--- Provided records ---

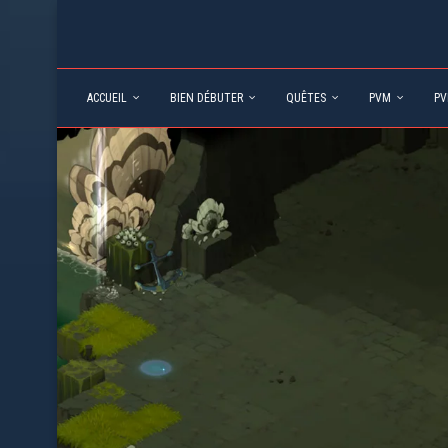
ACCUEIL
BIEN DÉBUTER
QUÊTES
PVM
PV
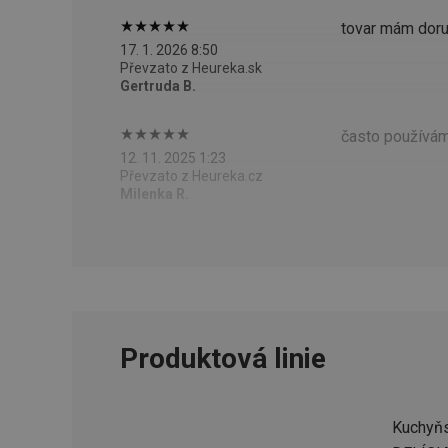
tovar mám dor
__cf_bm
17. 1. 2026 8:50
Převzato z Heureka.sk
Gertruda B.
CookieScriptConse
často používám
12. 11. 2025 1:23
FPGSID
Převzato z Heureka.cz
Milenka R.
__cf_bm
cjConsent
__rtbh.lid
Produktová linie
OAU
__Secure-YNID
Kuchyňs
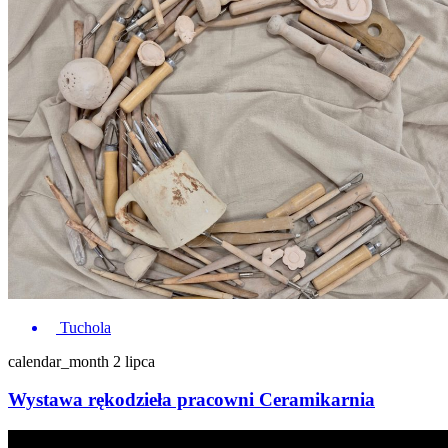
Tuchola
calendar_month
2 lipca
Wystawa rękodzieła pracowni Ceramikarnia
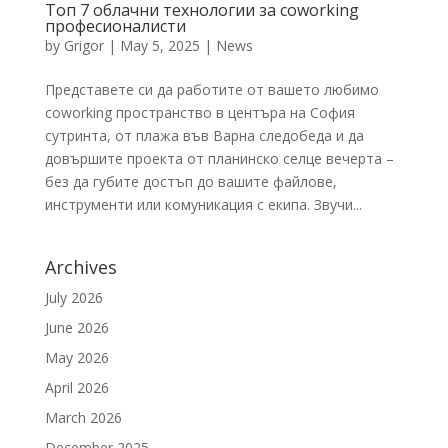
Топ 7 облачни технологии за coworking
професионалисти
by
Grigor
|
May 5, 2025
|
News
Представете си да работите от вашето любимо
coworking пространство в центъра на София
сутринта, от плажа във Варна следобеда и да
довършите проекта от планинско селце вечерта –
без да губите достъп до вашите файлове,
инструменти или комуникация с екипа. Звучи...
Archives
July 2026
June 2026
May 2026
April 2026
March 2026
December 2025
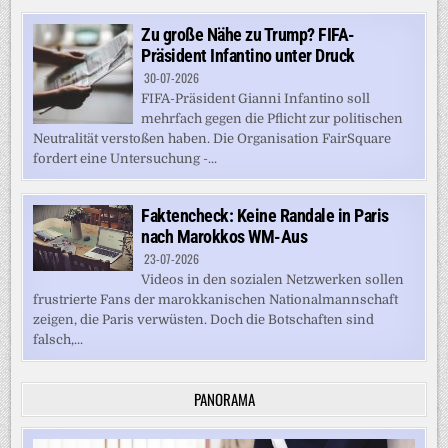
Zu große Nähe zu Trump? FIFA-
Präsident Infantino unter Druck
30-07-2026
FIFA-Präsident Gianni Infantino soll
mehrfach gegen die Pflicht zur politischen
Neutralität verstoßen haben. Die Organisation FairSquare
fordert eine Untersuchung -...
Faktencheck: Keine Randale in Paris
nach Marokkos WM-Aus
23-07-2026
Videos in den sozialen Netzwerken sollen
frustrierte Fans der marokkanischen Nationalmannschaft
zeigen, die Paris verwüsten. Doch die Botschaften sind
falsch,...
PANORAMA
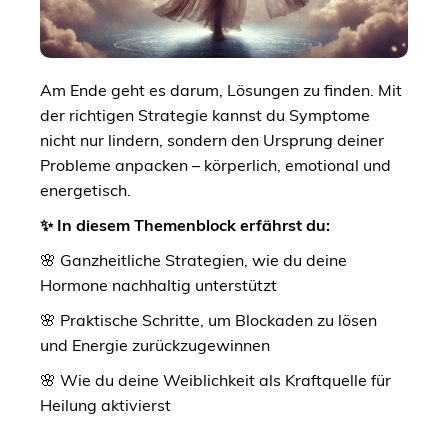
Am Ende geht es darum, Lösungen zu finden. Mit
der richtigen Strategie kannst du Symptome
nicht nur lindern, sondern den Ursprung deiner
Probleme anpacken – körperlich, emotional und
energetisch.
✨ In diesem Themenblock erfährst du:
🌸 Ganzheitliche Strategien, wie du deine
Hormone nachhaltig unterstützt
🌸 Praktische Schritte, um Blockaden zu lösen
und Energie zurückzugewinnen
🌸 Wie du deine Weiblichkeit als Kraftquelle für
Heilung aktivierst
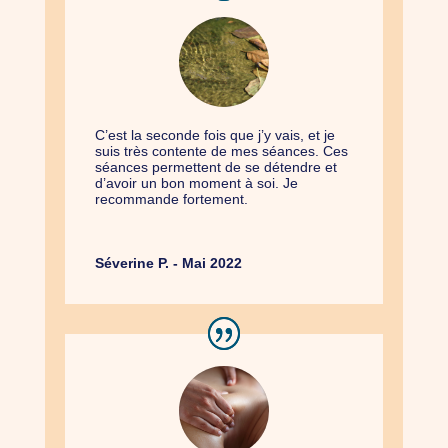
C’est la seconde fois que j’y vais, et je
suis très contente de mes séances. Ces
séances permettent de se détendre et
d’avoir un bon moment à soi. Je
recommande fortement.
Séverine P. - Mai 2022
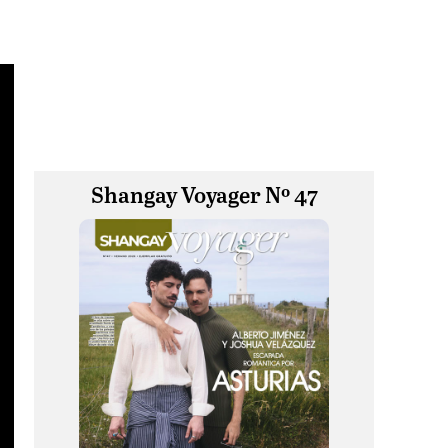
Shangay Voyager Nº 47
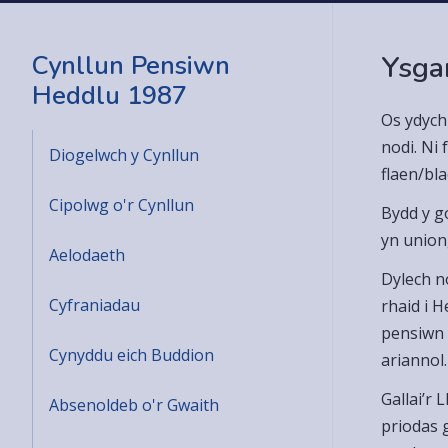
Cynllun Pensiwn
Ysga
Heddlu 1987
Os ydych
nodi. Ni
Diogelwch y Cynllun
flaen/bl
Cipolwg o'r Cynllun
Bydd y g
yn union
Aelodaeth
Dylech n
Cyfraniadau
rhaid i 
pensiwn 
Cynyddu eich Buddion
ariannol.
Gallai’r
Absenoldeb o'r Gwaith
priodas 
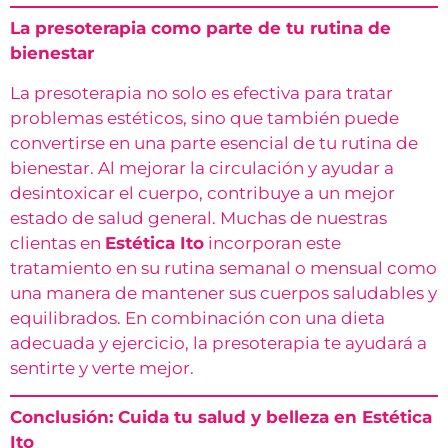
La presoterapia como parte de tu rutina de
bienestar
La presoterapia no solo es efectiva para tratar
problemas estéticos, sino que también puede
convertirse en una parte esencial de tu rutina de
bienestar. Al mejorar la circulación y ayudar a
desintoxicar el cuerpo, contribuye a un mejor
estado de salud general. Muchas de nuestras
clientas en
Estética Ito
incorporan este
tratamiento en su rutina semanal o mensual como
una manera de mantener sus cuerpos saludables y
equilibrados. En combinación con una dieta
adecuada y ejercicio, la presoterapia te ayudará a
sentirte y verte mejor.
Conclusión: Cuida tu salud y belleza en Estética
Ito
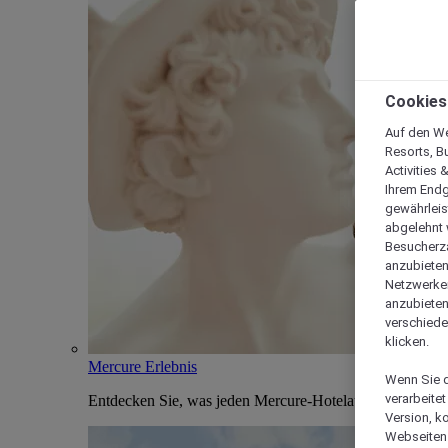
Cookies
Auf den We
Resorts, B
Activities 
Ihrem Endg
gewährleis
abgelehnt w
Besucherza
anzubieten,
Netzwerken 
anzubieten
verschiede
klicken.
Mercure Erlebnis
Wenn Sie d
verarbeite
Entdecken Sie, was jeden Mercure-Hotelaufenthalt einzi
Version, k
Webseiten 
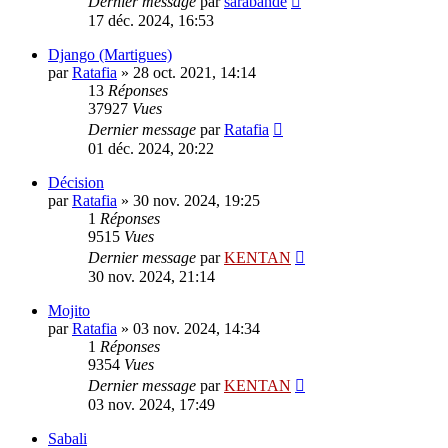
Dernier message
par
sarabande
17 déc. 2024, 16:53
Django (Martigues)
par
Ratafia
»
28 oct. 2021, 14:14
13
Réponses
37927
Vues
Dernier message
par
Ratafia
01 déc. 2024, 20:22
Décision
par
Ratafia
»
30 nov. 2024, 19:25
1
Réponses
9515
Vues
Dernier message
par
KENTAN
30 nov. 2024, 21:14
Mojito
par
Ratafia
»
03 nov. 2024, 14:34
1
Réponses
9354
Vues
Dernier message
par
KENTAN
03 nov. 2024, 17:49
Sabali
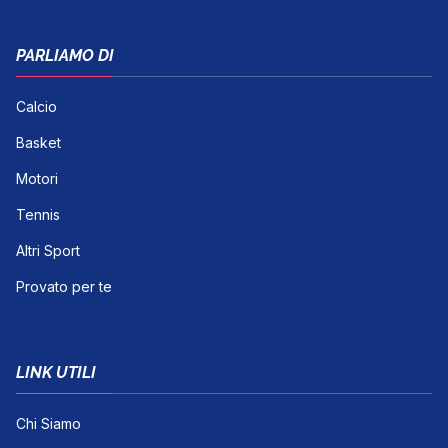
PARLIAMO DI
Calcio
Basket
Motori
Tennis
Altri Sport
Provato per te
LINK UTILI
Chi Siamo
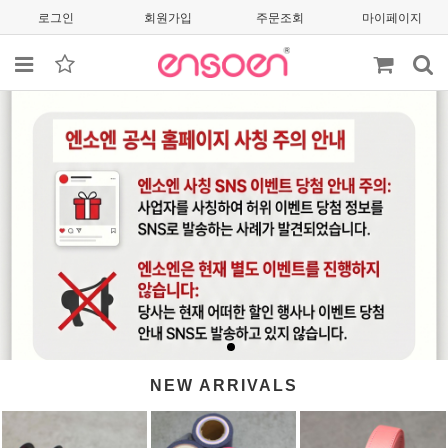
로그인
회원가입
주문조회
마이페이지
NEW ARRIVALS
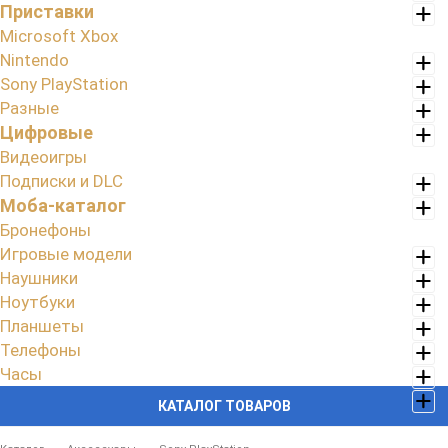
Приставки
Microsoft Xbox
Nintendo
Sony PlayStation
Разные
Цифровые
Видеоигры
Подписки и DLC
Моба-каталог
Бронефоны
Игровые модели
Наушники
Ноутбуки
Планшеты
Телефоны
Часы
КАТАЛОГ ТОВАРОВ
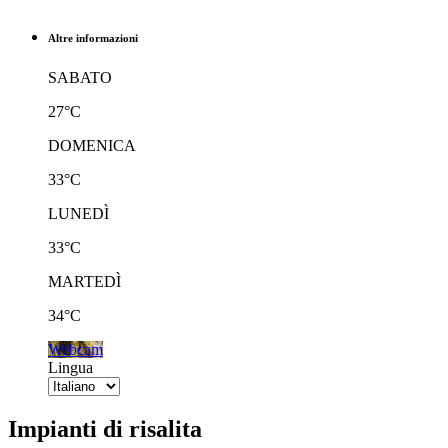
Altre informazioni
SABATO
27°C
DOMENICA
33°C
LUNEDÌ
33°C
MARTEDÌ
34°C
Webcam
Lingua
Impianti di risalita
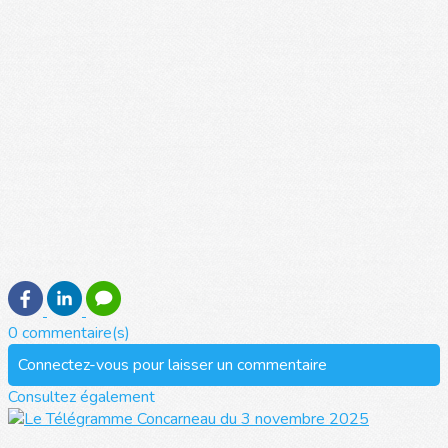
0 commentaire(s)
Connectez-vous pour laisser un commentaire
Consultez également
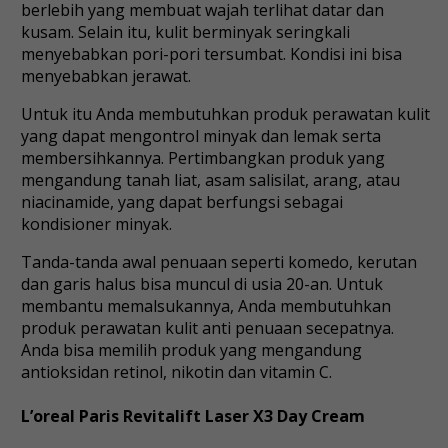
berlebih yang membuat wajah terlihat datar dan
kusam. Selain itu, kulit berminyak seringkali
menyebabkan pori-pori tersumbat. Kondisi ini bisa
menyebabkan jerawat.
Untuk itu Anda membutuhkan produk perawatan kulit
yang dapat mengontrol minyak dan lemak serta
membersihkannya. Pertimbangkan produk yang
mengandung tanah liat, asam salisilat, arang, atau
niacinamide, yang dapat berfungsi sebagai
kondisioner minyak.
Tanda-tanda awal penuaan seperti komedo, kerutan
dan garis halus bisa muncul di usia 20-an. Untuk
membantu memalsukannya, Anda membutuhkan
produk perawatan kulit anti penuaan secepatnya.
Anda bisa memilih produk yang mengandung
antioksidan retinol, nikotin dan vitamin C.
L’oreal Paris Revitalift Laser X3 Day Cream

---

**What you should do:**
Copy every line above that includes the string "Paris".

**Result of this task:**
Faktencheck: Keine Randale in Paris
zeigen, die Paris verwüsten. Doch die Botschaften sind
L’oreal Paris Revitalift Laser X3 Day Cream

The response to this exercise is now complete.